▶ [Task statement]:
Of all the lines below, return only those starting with the line holding "травматологической больнице № 36, в Клинике" and going on through the line holding "Model telefonu", exactly as written.
----- Extracted information
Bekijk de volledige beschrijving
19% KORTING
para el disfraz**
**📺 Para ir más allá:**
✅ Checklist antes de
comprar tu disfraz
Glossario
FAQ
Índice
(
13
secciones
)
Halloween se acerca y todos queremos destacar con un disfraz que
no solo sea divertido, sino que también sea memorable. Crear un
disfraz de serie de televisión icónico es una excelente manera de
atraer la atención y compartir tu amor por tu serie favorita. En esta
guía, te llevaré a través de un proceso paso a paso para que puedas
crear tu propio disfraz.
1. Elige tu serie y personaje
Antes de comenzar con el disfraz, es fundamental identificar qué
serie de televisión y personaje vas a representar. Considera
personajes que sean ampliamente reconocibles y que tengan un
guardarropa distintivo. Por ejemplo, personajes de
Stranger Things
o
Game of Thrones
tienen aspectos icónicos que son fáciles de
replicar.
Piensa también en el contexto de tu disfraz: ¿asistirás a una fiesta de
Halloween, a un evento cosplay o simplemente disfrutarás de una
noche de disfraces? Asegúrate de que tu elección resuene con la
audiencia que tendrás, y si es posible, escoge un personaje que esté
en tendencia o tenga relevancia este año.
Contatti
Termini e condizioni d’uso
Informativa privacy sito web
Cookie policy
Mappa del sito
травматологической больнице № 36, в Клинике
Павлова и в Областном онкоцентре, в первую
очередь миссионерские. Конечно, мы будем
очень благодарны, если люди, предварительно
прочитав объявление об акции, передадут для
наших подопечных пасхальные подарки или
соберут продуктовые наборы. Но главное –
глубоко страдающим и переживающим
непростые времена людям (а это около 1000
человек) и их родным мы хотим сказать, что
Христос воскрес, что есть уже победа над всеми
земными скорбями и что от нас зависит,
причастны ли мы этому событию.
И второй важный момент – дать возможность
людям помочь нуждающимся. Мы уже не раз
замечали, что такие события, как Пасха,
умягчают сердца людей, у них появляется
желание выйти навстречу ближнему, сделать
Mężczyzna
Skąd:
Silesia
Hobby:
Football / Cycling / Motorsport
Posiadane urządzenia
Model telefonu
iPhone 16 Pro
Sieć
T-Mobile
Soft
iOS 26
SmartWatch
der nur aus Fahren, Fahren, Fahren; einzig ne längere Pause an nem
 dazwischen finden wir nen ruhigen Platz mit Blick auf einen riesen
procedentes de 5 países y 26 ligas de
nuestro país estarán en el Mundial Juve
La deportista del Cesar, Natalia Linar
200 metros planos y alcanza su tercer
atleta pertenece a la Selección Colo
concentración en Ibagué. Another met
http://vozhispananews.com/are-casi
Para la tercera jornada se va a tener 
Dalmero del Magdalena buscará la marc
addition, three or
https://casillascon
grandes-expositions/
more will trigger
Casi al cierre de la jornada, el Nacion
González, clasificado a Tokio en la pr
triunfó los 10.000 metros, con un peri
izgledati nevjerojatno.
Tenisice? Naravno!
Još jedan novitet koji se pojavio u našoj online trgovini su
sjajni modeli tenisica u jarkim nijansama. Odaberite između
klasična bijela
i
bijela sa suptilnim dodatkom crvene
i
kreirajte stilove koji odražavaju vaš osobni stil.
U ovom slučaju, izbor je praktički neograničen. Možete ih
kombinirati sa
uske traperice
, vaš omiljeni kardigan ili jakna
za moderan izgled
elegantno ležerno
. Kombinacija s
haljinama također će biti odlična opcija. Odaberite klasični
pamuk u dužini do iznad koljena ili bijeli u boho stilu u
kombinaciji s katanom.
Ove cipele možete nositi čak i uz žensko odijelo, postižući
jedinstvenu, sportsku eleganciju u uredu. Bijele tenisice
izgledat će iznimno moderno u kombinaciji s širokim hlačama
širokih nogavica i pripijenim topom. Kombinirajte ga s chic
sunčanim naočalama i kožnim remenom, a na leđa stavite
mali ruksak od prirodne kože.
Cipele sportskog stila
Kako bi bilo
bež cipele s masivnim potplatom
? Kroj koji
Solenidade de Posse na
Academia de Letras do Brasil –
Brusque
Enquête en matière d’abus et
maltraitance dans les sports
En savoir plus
----------
▶ [Solution for this task]:
травматологической больнице № 36, в Клинике
Павлова и в Областном онкоцентре, в первую
очередь миссионерские. Конечно, мы будем
очень благодарны, если люди, предварительно
прочитав объявление об акции, передадут для
наших подопечных пасхальные подарки или
соберут продуктовые наборы. Но главное –
глубоко страдающим и переживающим
непростые времена людям (а это около 1000
человек) и их родным мы хотим сказать, что
Христос воскрес, что есть уже победа над всеми
земными скорбями и что от нас зависит,
причастны ли мы этому событию.
И второй важный момент – дать возможность
людям помочь нуждающимся. Мы уже не раз
замечали, что такие события, как Пасха,
умягчают сердца людей, у них появляется
желание выйти навстречу ближнему, сделать
Mężczyzna
Skąd:
Silesia
Hobby:
Football / Cycling / Motorsport
Posiadane urządzenia
Model telefonu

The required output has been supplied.